Черный ветер сменился калиновым ветром, который, раскачивая, наклонял созревшие гроздья. А оттуда, где начинался или заканчивался калиновый ветер, вышла Мирослава с ребенком на руках. А они же и свадьбы своей не играли… И вот к нему начали приближаться, оживать свадебные рушники, что были развешаны на стволах деревьев, а из брода послышались песни подружек невесты:
Ой думай, думай,
Чи перепливеш Дунай…
У Данила еще хватило силы свернуть на журавлиный брод, хватило силы улыбнуться всему миру, ибо не зря жил в нем и, как мог, очень нелегко, но честно переплывал свой Дунай…
— Вот уже и татарский брод! — воскликнул Саламаха, чтобы как-то поддержать Данила.
Да, татарский. Тут осенью и зимой никогда не отдыхают ни продольные, ни поперечные ветры, тут весна бьет в бубны челнов, тут чистыми лилиями и девичьей красой расцветает лето. А за татарским бродом кони топчут ярую мяту и туман. За татарским бродом из сивого жита, из алого мака рождается месяц, а на казачьем кургане, словно из поверья, как изваянный, встает старый ветряк, что весь век работал ради хлеба и добрых людей.
А возле брода на ладонях бережков подснежниками взошли хаты-белянки и ждут, и ждут, и ждут своих детей с войны и слезами матерей, и слезами поникших верб допытываются: когда же вернутся сыновья, ибо жизнь держится на сыновьях…
Ой, броде татарский, два берега, два солнца тут, а жизнь одна — да и та неполная. Почему же?
Почему?!
XXIX
«Разве это жизнь? Со страхом и болью ложишься, со страхом и болью встаешь, и даже во сне нет от них спасения».
Изменился мир, изменились и люди. Одних так прибило горе, что они стали словно тени в обличье людском: мы никому ничего… А другие, гляди, будто из-под грома да грозы вышли.

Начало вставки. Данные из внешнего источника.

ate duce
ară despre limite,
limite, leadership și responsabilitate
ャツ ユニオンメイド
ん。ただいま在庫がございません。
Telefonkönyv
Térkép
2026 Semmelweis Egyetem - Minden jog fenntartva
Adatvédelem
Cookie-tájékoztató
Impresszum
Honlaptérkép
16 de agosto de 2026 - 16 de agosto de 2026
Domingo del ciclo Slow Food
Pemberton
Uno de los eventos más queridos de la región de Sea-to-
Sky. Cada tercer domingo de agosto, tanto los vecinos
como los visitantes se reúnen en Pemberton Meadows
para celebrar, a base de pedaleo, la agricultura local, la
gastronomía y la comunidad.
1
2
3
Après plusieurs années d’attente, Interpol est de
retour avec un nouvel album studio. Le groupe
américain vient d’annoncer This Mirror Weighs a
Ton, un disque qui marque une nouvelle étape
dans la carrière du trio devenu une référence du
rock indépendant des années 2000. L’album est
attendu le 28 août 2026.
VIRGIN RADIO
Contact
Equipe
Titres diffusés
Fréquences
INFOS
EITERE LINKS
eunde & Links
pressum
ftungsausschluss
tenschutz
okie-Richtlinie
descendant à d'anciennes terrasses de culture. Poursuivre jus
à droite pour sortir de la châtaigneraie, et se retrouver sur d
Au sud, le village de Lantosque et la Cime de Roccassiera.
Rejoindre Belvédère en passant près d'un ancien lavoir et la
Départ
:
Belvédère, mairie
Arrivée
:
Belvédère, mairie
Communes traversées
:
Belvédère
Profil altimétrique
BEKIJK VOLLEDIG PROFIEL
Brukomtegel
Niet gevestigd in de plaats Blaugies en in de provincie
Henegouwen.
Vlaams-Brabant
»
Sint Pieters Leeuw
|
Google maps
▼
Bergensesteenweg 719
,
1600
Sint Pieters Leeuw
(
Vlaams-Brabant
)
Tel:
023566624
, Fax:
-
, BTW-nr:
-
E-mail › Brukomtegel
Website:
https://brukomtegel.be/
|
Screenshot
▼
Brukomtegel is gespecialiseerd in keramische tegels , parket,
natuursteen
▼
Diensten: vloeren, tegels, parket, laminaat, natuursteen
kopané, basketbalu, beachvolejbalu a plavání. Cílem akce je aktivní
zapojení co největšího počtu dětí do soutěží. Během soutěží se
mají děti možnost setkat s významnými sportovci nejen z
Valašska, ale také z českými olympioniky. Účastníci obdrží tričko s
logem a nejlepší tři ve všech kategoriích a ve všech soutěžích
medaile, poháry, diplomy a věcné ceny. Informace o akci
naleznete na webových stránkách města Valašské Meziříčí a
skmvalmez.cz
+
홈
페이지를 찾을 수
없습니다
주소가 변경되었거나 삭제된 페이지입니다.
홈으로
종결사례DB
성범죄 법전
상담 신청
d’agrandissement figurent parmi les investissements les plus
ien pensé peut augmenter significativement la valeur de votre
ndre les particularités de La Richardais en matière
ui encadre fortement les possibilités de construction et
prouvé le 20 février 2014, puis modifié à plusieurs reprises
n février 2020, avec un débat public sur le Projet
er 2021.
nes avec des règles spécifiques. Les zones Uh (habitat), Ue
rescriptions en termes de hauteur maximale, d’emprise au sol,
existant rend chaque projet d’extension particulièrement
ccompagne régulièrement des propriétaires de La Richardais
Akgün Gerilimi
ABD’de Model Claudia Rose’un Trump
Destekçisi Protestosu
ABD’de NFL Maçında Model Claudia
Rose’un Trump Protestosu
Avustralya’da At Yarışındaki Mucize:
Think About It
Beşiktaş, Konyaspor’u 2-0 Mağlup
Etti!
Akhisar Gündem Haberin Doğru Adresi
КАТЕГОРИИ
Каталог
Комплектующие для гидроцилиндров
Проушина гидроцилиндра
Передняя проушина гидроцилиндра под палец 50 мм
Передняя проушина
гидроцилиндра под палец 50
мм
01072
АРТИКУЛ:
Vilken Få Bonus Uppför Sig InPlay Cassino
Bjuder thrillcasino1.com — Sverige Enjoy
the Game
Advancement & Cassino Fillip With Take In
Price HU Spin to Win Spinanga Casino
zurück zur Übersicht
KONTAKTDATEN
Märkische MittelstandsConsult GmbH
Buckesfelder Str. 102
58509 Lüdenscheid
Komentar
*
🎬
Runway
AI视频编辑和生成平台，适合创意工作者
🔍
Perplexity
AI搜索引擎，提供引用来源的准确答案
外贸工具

Вот такими стали и ее дети, и ее спокойный Лаврин. Да что Лаврин? Он еще в германскую возле пулемета возился, привез ей с войны вместо подарка длинные пулеметные лент ты. От этого подарка у нее закипели слезы, а он вытирал их и ворковал, что она горлинка, лебедушка и голубка вместе. От «голубки» и просветлела: знала же свой характер!..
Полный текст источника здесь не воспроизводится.